The Massachusetts Senate Thursday night unanimously passed an education reform bill that would invest a new $1.5 billion in the state’s public K-12 education system over the next seven years with a focus on providing resources that will help low-income students.
The bill aims to funnel additional money into the state’s public education system in a way that would boost every district without reliance on new or increased taxes to pay for the investment.
The Student Opportunity Act, which passed 39-0, “modernizes K-12 education funding” according to a statement from Senate President Karen E. Spilka’s office.
Specifically, the bill increases special education enrollment and cost assumptions to more accurately reflect district enrollment, increases funding for English learners that is differentiated by grade level to reflect the greater resources required to educate older students, the statement said.
It also provides additional funding based on the share of low-income students in each district, and defines “low-income” as 185 percent of the federal poverty level, rather than the 133 percent level that has been used in recent years, according to Spilka’s office.
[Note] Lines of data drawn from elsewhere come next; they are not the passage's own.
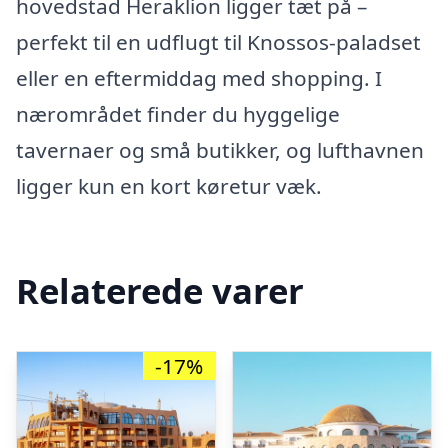
hovedstad Heraklion ligger tæt på –
perfekt til en udflugt til Knossos-paladset
eller en eftermiddag med shopping. I
nærområdet finder du hyggelige
tavernaer og små butikker, og lufthavnen
ligger kun en kort køretur væk.
Relaterede varer
-17%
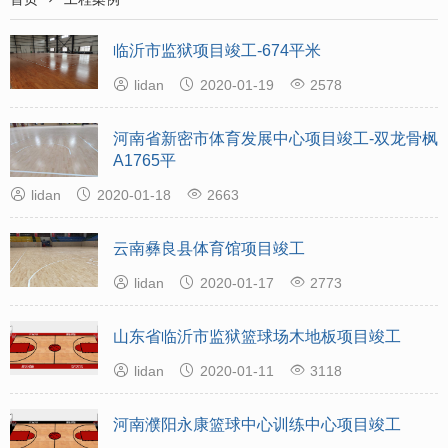
临沂市监狱项目竣工-674平米



lidan
2020-01-19
2578
河南省新密市体育发展中心项目竣工-双龙骨枫
A1765平



lidan
2020-01-18
2663
云南彝良县体育馆项目竣工



lidan
2020-01-17
2773
山东省临沂市监狱篮球场木地板项目竣工



lidan
2020-01-11
3118
河南濮阳永康篮球中心训练中心项目竣工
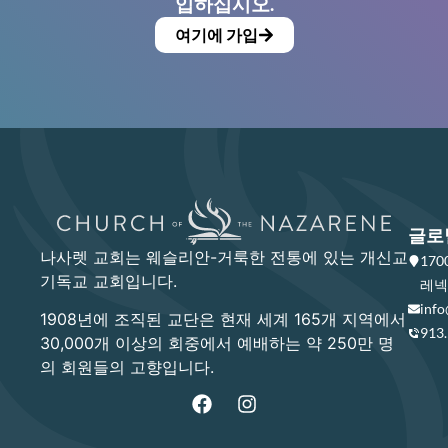
입하십시오.
여기에 가입
글로
나사렛 교회는 웨슬리안-거룩한 전통에 있는 개신교
17
기독교 교회입니다.
레넥사
info
1908년에 조직된 교단은 현재 세계 165개 지역에서
913
30,000개 이상의 회중에서 예배하는 약 250만 명
의 회원들의 고향입니다.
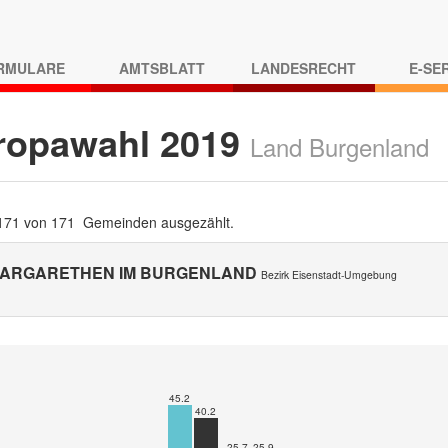
RMULARE
AMTSBLATT
LANDESRECHT
E-SE
ropawahl 2019
Land Burgenland
 171 von 171 Gemeinden ausgezählt.
MARGARETHEN IM BURGENLAND
Bezirk Eisenstadt-Umgebung
45.2
40.2
25.7
25.9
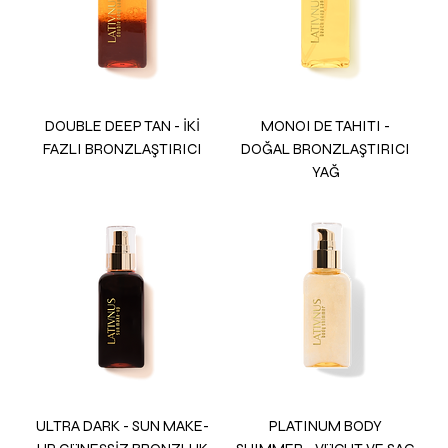
DOUBLE DEEP TAN - İKİ
MONOI DE TAHITI -
FAZLI BRONZLAŞTIRICI
DOĞAL BRONZLAŞTIRICI
YAĞ
ULTRA DARK - SUN MAKE-
PLATINUM BODY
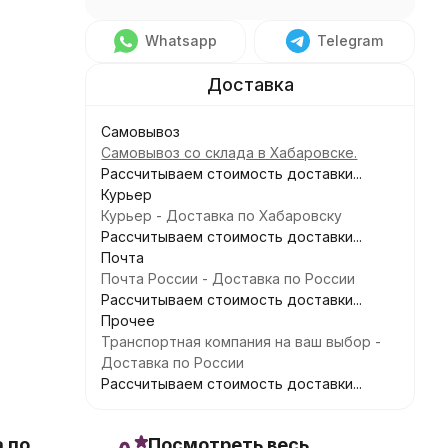
Whatsapp
Telegram
Самовывоз
Самовывоз со склада в Хабаровске.
Рассчитываем стоимость доставки...
Курьер
Курьер - Доставка по Хабаровску
Рассчитываем стоимость доставки...
Почта
Почта России - Доставка по России
Рассчитываем стоимость доставки...
Прочее
Транспортная компания на ваш выбор -
Доставка по России
Рассчитываем стоимость доставки...
 по
Посмотреть весь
“With the passage of the Student Opportunity Act, the Senate is reaffirming its commitment to the idea that providing a quality public education is not a luxury—it is both our greatest responsibility and our greatest opportunity as a state,” said Spilka, an Ashland Democrat, in the statement.
State Senator Jason Lewis, a Winchester Democrat, said the bill’s passage “marks a bold step into the 21st century for our public schools of Massachusetts and for all future generations of students.”
Daniel McDonald of the Globe staff contributed to this report.